Taille critique toujours indispensable ?

Quand on regarde le paysage automobile mondial, outre ces 3 supergéants et leur force de frappe inégalable, d'autres constructeurs plus petits peuvent être tentés par une alliance. PSA se dit toujours ouvert a des opérations créatrices de valeur. Fiat-Chrysler cherche toujours un allié, et Ford pourrait être tenté par une initiative du même genre (on lui prête, depuis des mois, l'intention de préparer une super-fusion avec Volkswagen et même Suzuki...)

Mais la recherche de la taille critique est peut-être désormais une bataille du passé. Les gigantesques transformations de l'automobile actuelle ont bouleversé la chaîne de valeur et le mode de calcul de la rentabilité, avec l'intégration de plus en plus abondante de l'électronique active et l'électrification. Le modèle économique classique, qui voulait que le pouvoir revienne à celui qui produit le plus de voitures, pour moduler le plus efficacement ses coûts et ses prix, semble évoluer vers une bataille de la plus-value où la taille importe moins.

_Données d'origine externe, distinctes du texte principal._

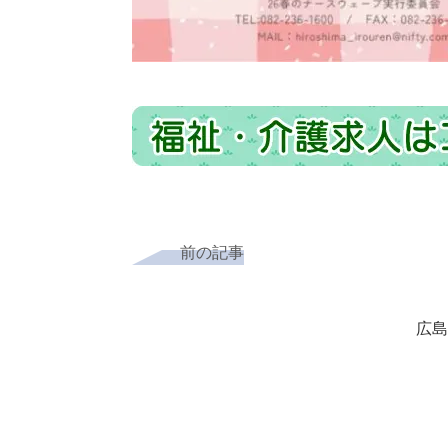
前の記事
広島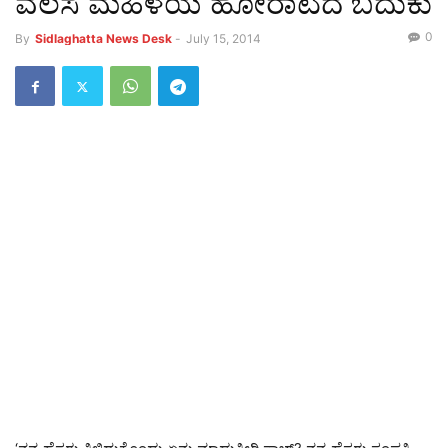
ವಲಸೆ ಮಹಿಳೆಯ ಹೋರಾಟದ ಬದುಕು
0
By
Sidlaghatta News Desk
-
July 15, 2014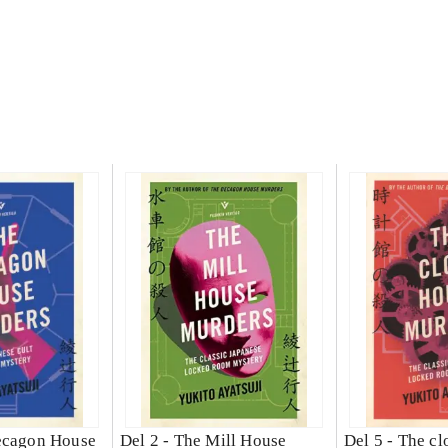
ecagon House
Del 2 -
The Mill House
Del 5 -
The cl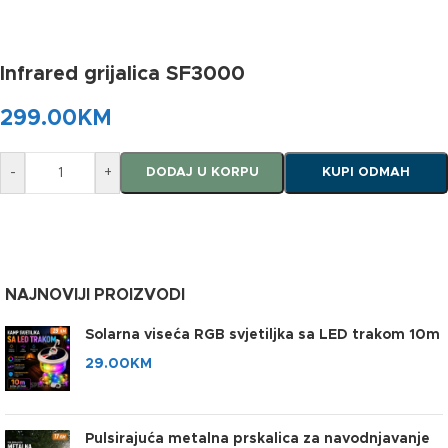
Infrared grijalica SF3000
299.00
KM
-
+
DODAJ U KORPU
KUPI ODMAH
NAJNOVIJI PROIZVODI
Solarna viseća RGB svjetiljka sa LED trakom 10m
29.00
KM
Pulsirajuća metalna prskalica za navodnjavanje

Nouveaux types d'alliances

De nombreux constructeurs généralistes bien plus petits, comme Mazda, Honda, Suzuki (champion du monde 2018 de la rentabilité) ou d'autres, n'ont jamais eu besoin de se lancer dans une course à la taille critique pour créer plus de valeur, ou être plus rentables. 

Mais la réalité est là : face aux défis du futur, les constructeurs doivent mobiliser des dizaines de milliards d'euros de recherche et de développement. Les mettre en commun devient nécessaire. Mais ces coopérations prennent en ce moment des formes différentes, sans besoin de fusionner les capitaux et l'ensemble de l'outil industriel.

Unions multiples

La dernière en date concerne les technologies de moteurs électriques. BMW et Jaguar vont les développer en commun pour créer une chaîne de traction nouvelle génération, plus économe en énergie, et moins gourmande en composants issus des terres rares. Avant cela, BMW a annoncé un projet de plate-forme électrifiée en open source, à laquelle collaborent désormais Fiat-Chrysler et Intel.

L'Alliance Renault-Nissan-Mitsubishi est devenu le partenaire de Google pour développer l'autonomie via un système de taxis sans chauffeur. Autonomie et électronique de bord qui sont aussi l'objet d'une importante coopération entre Ford et Volkswagen, de même que chez General Motors ou Honda.

Une clé : le dynamisme

Ces unions ponctuelles ont l'avantage d'être bien plus dynamiques, autour de projets et de modèles économiques précis, qui mobilisent des budgets communs, et éventuellement des échanges réduits de participation au capital de chacun. Mais sans le risque d'exécution d'une méga-fusion entre constructeurs mondialisés, dont les intérêts et les priorités économiques peuvent diverger par ailleurs, au sein d'un marché aux évolutions de plus en plus incertaines.

Un mode de travail sans doute plus adapté à l'évolution actuelle des tendances de l'automobile, ou le besoin en capitaux est énorme, mais où les projets ont besoin de dynamisme, d'une mise en oeuvre et d'une exécution de plus en plus rapide.